What you are asked to do → Where a picture occurs in the data, omit it, and copy all remaining data exactly.

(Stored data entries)
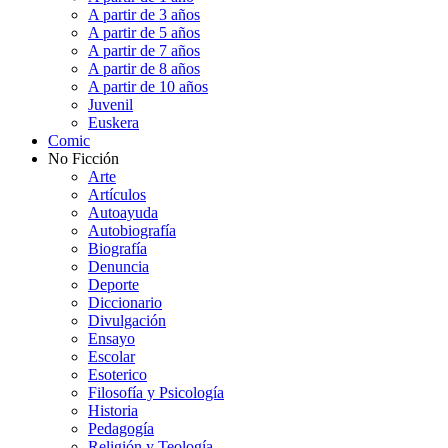
A partir de 3 años
A partir de 5 años
A partir de 7 años
A partir de 8 años
A partir de 10 años
Juvenil
Euskera
Comic
No Ficción
Arte
Artículos
Autoayuda
Autobiografía
Biografía
Denuncia
Deporte
Diccionario
Divulgación
Ensayo
Escolar
Esoterico
Filosofía y Psicología
Historia
Pedagogía
Religión y Teología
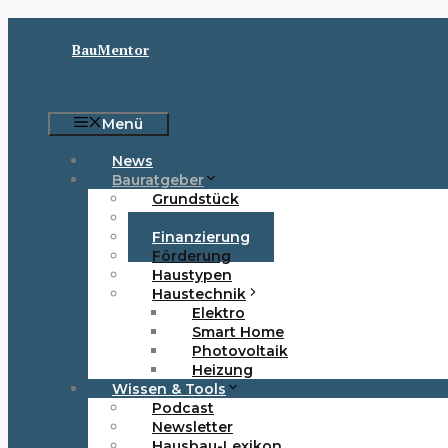
Zum
Inhalt
BauMentor
springen
Menü
News
Bauratgeber
Grundstück
Baurecht
Finanzierung
Förderung
Haustypen
Haustechnik
Elektro
Smart Home
Photovoltaik
Heizung
Wissen & Tools
Podcast
Newsletter
Hausbau-Lexikon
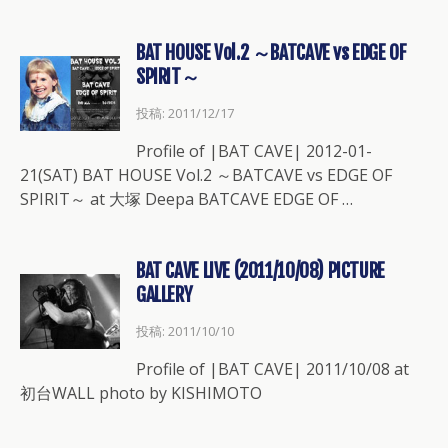
BAT HOUSE Vol.2 ～BATCAVE vs EDGE OF
SPIRIT～
投稿: 2011/12/17
Profile of |BAT CAVE| 2012-01-
21(SAT) BAT HOUSE Vol.2 ～BATCAVE vs EDGE OF
SPIRIT～ at 大塚 Deepa BATCAVE EDGE OF …
BAT CAVE LIVE (2011/10/08) PICTURE
GALLERY
投稿: 2011/10/10
Profile of |BAT CAVE| 2011/10/08 at
初台WALL photo by KISHIMOTO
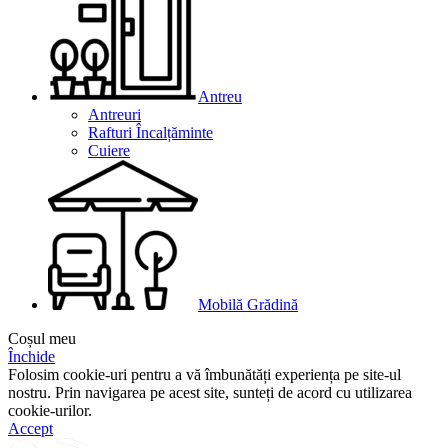
Antreu
Antreuri
Rafturi Încalțăminte
Cuiere
Mobilă Grădină
Coșul meu
Închide
Folosim cookie-uri pentru a vă îmbunătăți experiența pe site-ul
nostru. Prin navigarea pe acest site, sunteți de acord cu utilizarea
cookie-urilor.
Accept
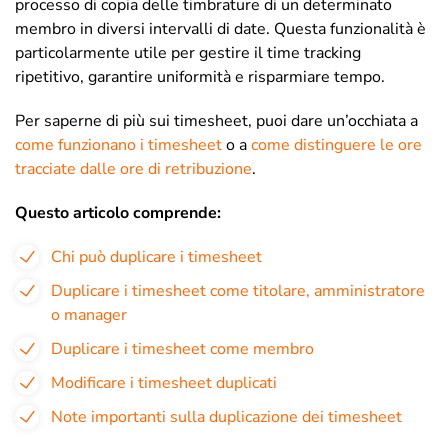
processo di copia delle timbrature di un determinato
membro in diversi intervalli di date. Questa funzionalità è
particolarmente utile per gestire il time tracking
ripetitivo, garantire uniformità e risparmiare tempo.
Per saperne di più sui timesheet, puoi dare un’occhiata a
come funzionano i timesheet
o a
come distinguere le ore
tracciate dalle ore di retribuzione
.
Questo articolo comprende:
Chi può duplicare i timesheet
Duplicare i timesheet come titolare, amministratore
o manager
Duplicare i timesheet come membro
Modificare i timesheet duplicati
Note importanti sulla duplicazione dei timesheet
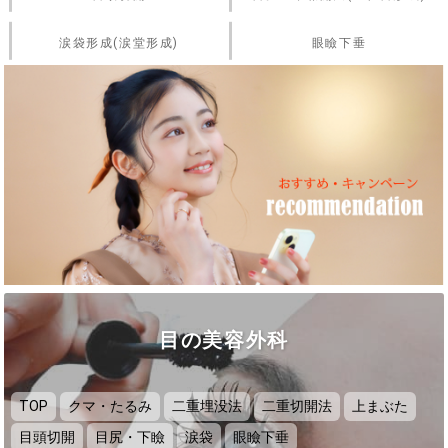
涙袋形成(涙堂形成)
眼瞼下垂
目の美容外科
TOP
クマ・たるみ
二重埋没法
二重切開法
上まぶた
目頭切開
目尻・下瞼
涙袋
眼瞼下垂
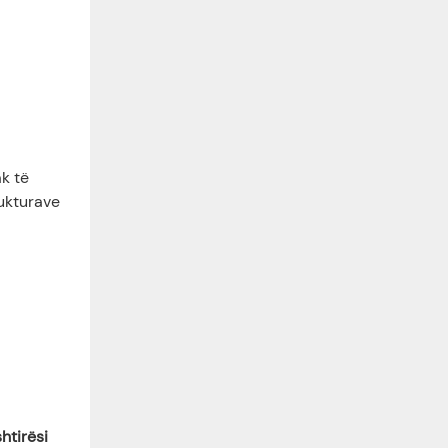
ak të
rukturave
htirësi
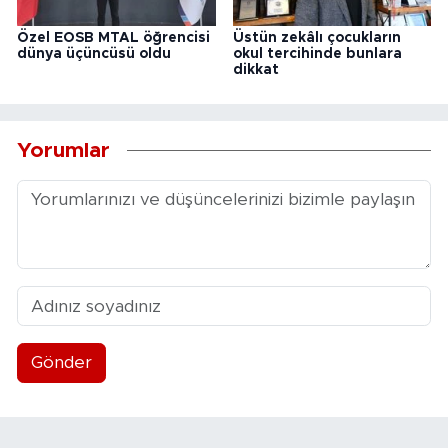
Özel EOSB MTAL öğrencisi
Üstün zekâlı çocukların
dünya üçüncüsü oldu
okul tercihinde bunlara
dikkat
Yorumlar
Gönder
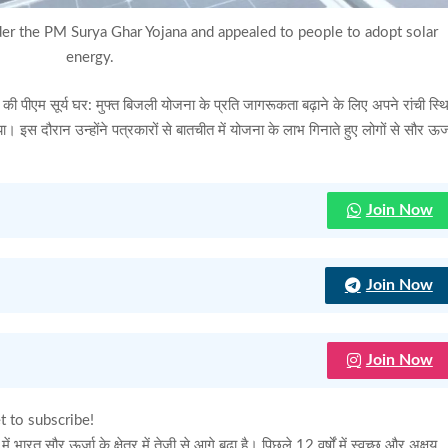
nder the PM Surya Ghar Yojana and appealed to people to adopt solar
energy.
ंत्री की पीएम सूर्य घर: मुफ्त बिजली योजना के प्रति जागरूकता बढ़ाने के लिए अपने रांची स्थ
 दौरान उन्होंने पत्रकारों से बातचीत में योजना के लाभ गिनाते हुए लोगों से सौर ऊर्
Join Now
Join Now
Join Now
t to subscribe!
ें भारत सौर ऊर्जा के क्षेत्र में तेजी से आगे बढ़ा है। पिछले 12 वर्षों में स्वच्छ और अक्षय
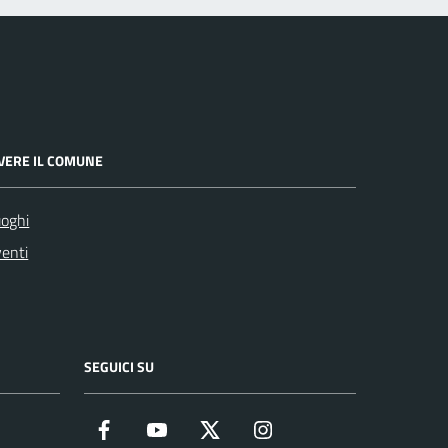
IVERE IL COMUNE
oghi
enti
SEGUICI SU
Facebook
YouTube
Twitter
Instagram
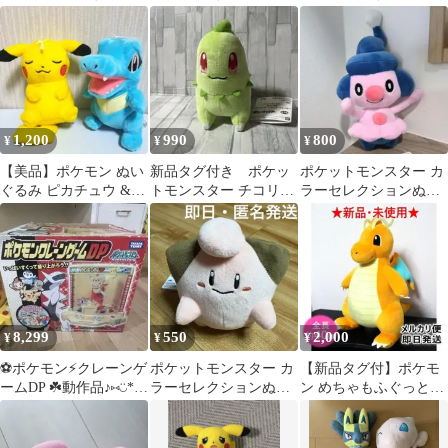
ーチ
りver.
つろぎタイム カビゴ
ン ぬいぐるみ
1,200
990
800
¥
¥
¥
【美品】ポケモン ぬい
新品タグ付き ポケッ
ポケットモンスター カ
ぐるみ ピカチュウ &
トモンスター チコリー
ラーセレクションぬい
ワニノコ
タ ぬいぐるみ
ぐるみ pink マネネ
8,299
550
2,000
¥
¥
¥
⚽️ポケモン⚡️クレーンゲ
ポケットモンスター カ
【新品タグ付】ポケモ
ームDP ☘️動作品♪⑅◡̈*メ
ラーセレクションぬい
ン めちゃもふぐっとぬ
ダル・フィギュア多数
ぐるみ ピンク -ピィ-
いぐるみ ～カイリュー
⚠️
～ 約40cm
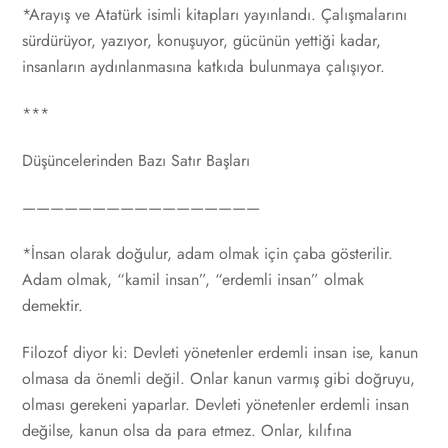
*Arayış ve Atatürk isimli kitapları yayınlandı. Çalışmalarını
sürdürüyor, yazıyor, konuşuyor, gücünün yettiği kadar,
insanların aydınlanmasına katkıda bulunmaya çalışıyor.
***
Düşüncelerinden Bazı Satır Başları
—————————————————
*İnsan olarak doğulur, adam olmak için çaba gösterilir.
Adam olmak, “kamil insan”, “erdemli insan” olmak
demektir.
Filozof diyor ki: Devleti yönetenler erdemli insan ise, kanun
olmasa da önemli değil. Onlar kanun varmış gibi doğruyu,
olması gerekeni yaparlar. Devleti yönetenler erdemli insan
değilse, kanun olsa da para etmez. Onlar, kılıfına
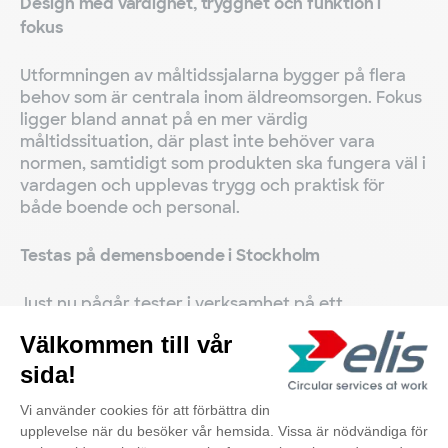
Design med värdighet, trygghet och funktion i
fokus
Utformningen av måltidssjalarna bygger på flera
behov som är centrala inom äldreomsorgen. Fokus
ligger bland annat på en mer värdig
måltidssituation, där plast inte behöver vara
normen, samtidigt som produkten ska fungera väl i
vardagen och upplevas trygg och praktisk för
både boende och personal.
Testas på demensboende i Stockholm
Just nu pågår tester i verksamhet på ett
demensboende inom Stockholms stad. Där får
både personal och boende möjlighet att prova
produkterna och lämna feedback på funktion,
användning och upplevelse. Insikterna från
pilotfasen blir ett viktigt underlag för vidare
utveckling och bedömning av framtida potential.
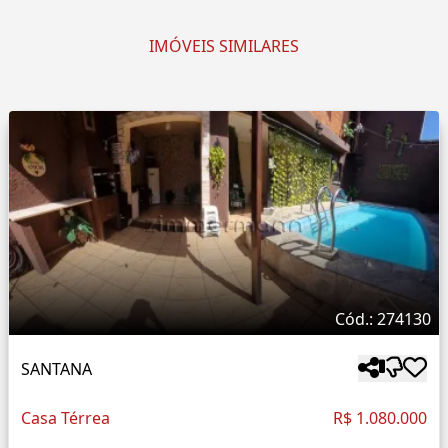
IMÓVEIS SIMILARES
Cód.: 274130
SANTANA
Casa Térrea
R$ 1.080.000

Task result →
A partir de 3 años
A partir de 5 años
A partir de 7 años
A partir de 8 años
A partir de 10 años
Juvenil
Euskera
Comic
No Ficción
Arte
Artículos
Autoayuda
Autobiografía
Biografía
Denuncia
Deporte
Diccionario
Divulgación
Ensayo
Escolar
Esoterico
Filosofía y Psicología
Historia
Pedagogía
Religión y Teología
Zum
Inhalt
BauMentor
springen
Menü
News
Bauratgeber
Grundstück
Baurecht
Finanzierung
Förderung
Haustypen
Haustechnik
Elektro
Smart Home
Photovoltaik
Heizung
Wissen & Tools
Podcast
Newsletter
Hausbau-Lexikon
BAT HOUSE Vol.2 ～BATCAVE vs EDGE OF
SPIRIT～
投稿: 2011/12/17
Profile of |BAT CAVE| 2012-01-
21(SAT) BAT HOUSE Vol.2 ～BATCAVE vs EDGE OF
SPIRIT～ at 大塚 Deepa BATCAVE EDGE OF …
BAT CAVE LIVE (2011/10/08) PICTURE
GALLERY
投稿: 2011/10/10
Profile of |BAT CAVE| 2011/10/08 at
初台WALL photo by KISHIMOTO
Antreu
Antreuri
Rafturi Încalțăminte
Cuiere
Mobilă Grădină
Coșul meu
Închide
Folosim cookie-uri pentru a vă îmbunătăți experiența pe site-ul
nostru. Prin navigarea pe acest site, sunteți de acord cu utilizarea
cookie-urilor.
Accept
processo di copia delle timbrature di un determinato
membro in diversi intervalli di date. Questa funzionalità è
particolarmente utile per gestire il time tracking
ripetitivo, garantire uniformità e risparmiare tempo.
Per saperne di più sui timesheet, puoi dare un’occhiata a
come funzionano i timesheet
o a
come distinguere le ore
tracciate dalle ore di retribuzione
.
Questo articolo comprende:
Chi può duplicare i timesheet
Duplicare i timesheet come titolare, amministratore
o manager
Duplicare i timesheet come membro
Modificare i timesheet duplicati
Note importanti sulla duplicazione dei timesheet
涙袋形成(涙堂形成)
眼瞼下垂
目の美容外科
TOP
クマ・たるみ
二重埋没法
二重切開法
上まぶた
目頭切開
目尻・下瞼
涙袋
眼瞼下垂
ak të
rukturave
htirësi
Özel EOSB MTAL öğrencisi
Üstün zekâlı çocukların
dünya üçüncüsü oldu
okul tercihinde bunlara
dikkat
Yorumlar
Gönder
nder the PM Surya Ghar Yojana and appealed to people to adopt solar
energy.
ंत्री की पीएम सूर्य घर: मुफ्त बिजली योजना के प्रति जागरूकता बढ़ाने के लिए अपने रांची स्थ
 दौरान उन्होंने पत्रकारों से बातचीत में योजना के लाभ गिनाते हुए लोगों से सौर ऊर्
Join Now
Join Now
Join Now
t to subscribe!
ें भारत सौर ऊर्जा के क्षेत्र में तेजी से आगे बढ़ा है। पिछले 12 वर्षों में स्वच्छ और अक्षय
IVERE IL COMUNE
oghi
enti
SEGUICI SU
Facebook
YouTube
Twitter
Instagram
ーチ
りver.
つろぎタイム カビゴ
ン ぬいぐるみ
1,200
990
800
¥
¥
¥
【美品】ポケモン ぬい
新品タグ付き ポケッ
ポケットモンスター カ
ぐるみ ピカチュウ &
トモンスター チコリー
ラーセレクションぬい
ワニノコ
タ ぬいぐるみ
ぐるみ pink マネネ
8,299
550
2,000
¥
¥
¥
⚽️ポケモン⚡️クレーンゲ
ポケットモンスター カ
【新品タグ付】ポケモ
ームDP ☘️動作品♪⑅◡̈*メ
ラーセレクションぬい
ン めちゃもふぐっとぬ
ダル・フィギュア多数
ぐるみ ピンク -ピィ-
いぐるみ ～カイリュー
⚠️
～ 約40cm
*Arayış ve Atatürk isimli kitapları yayınlandı. Çalışmalarını
sürdürüyor, yazıyor, konuşuyor, gücünün yettiği kadar,
insanların aydınlanmasına katkıda bulunmaya çalışıyor.
***
Düşüncelerinden Bazı Satır Başları
—————————————————
*İnsan olarak doğulur, adam olmak için çaba gösterilir.
Adam olmak, “kamil insan”, “erdemli insan” olmak
demektir.
Filozof diyor ki: Devleti yönetenler erdemli insan ise, kanun
olmasa da önemli değil. Onlar kanun varmış gibi doğruyu,
olması gerekeni yaparlar. Devleti yönetenler erdemli insan
değilse, kanun olsa da para etmez. Onlar, kılıfına
Design med värdighet, trygghet och funktion i
fokus
Utformningen av måltidssjalarna bygger på flera
behov som är centrala inom äldreomsorgen. Fokus
ligger bland annat på en mer värdig
måltidssituation, där plast inte behöver vara
normen, samtidigt som produkten ska fungera väl i
vardagen och upplevas trygg och praktisk för
både boende och personal.
Testas på demensboende i Stockholm
Just nu pågår tester i verksamhet på ett
demensboende inom Stockholms stad. Där får
både personal och boende möjlighet att prova
produkterna och lämna feedback på funktion,
användning och upplevelse. Insikterna från
pilotfasen blir ett viktigt underlag för vidare
utveckling och bedömning av framtida potential.
IMÓVEIS SIMILARES
Cód.: 274130
SANTANA
Casa Térrea
R$ 1.080.000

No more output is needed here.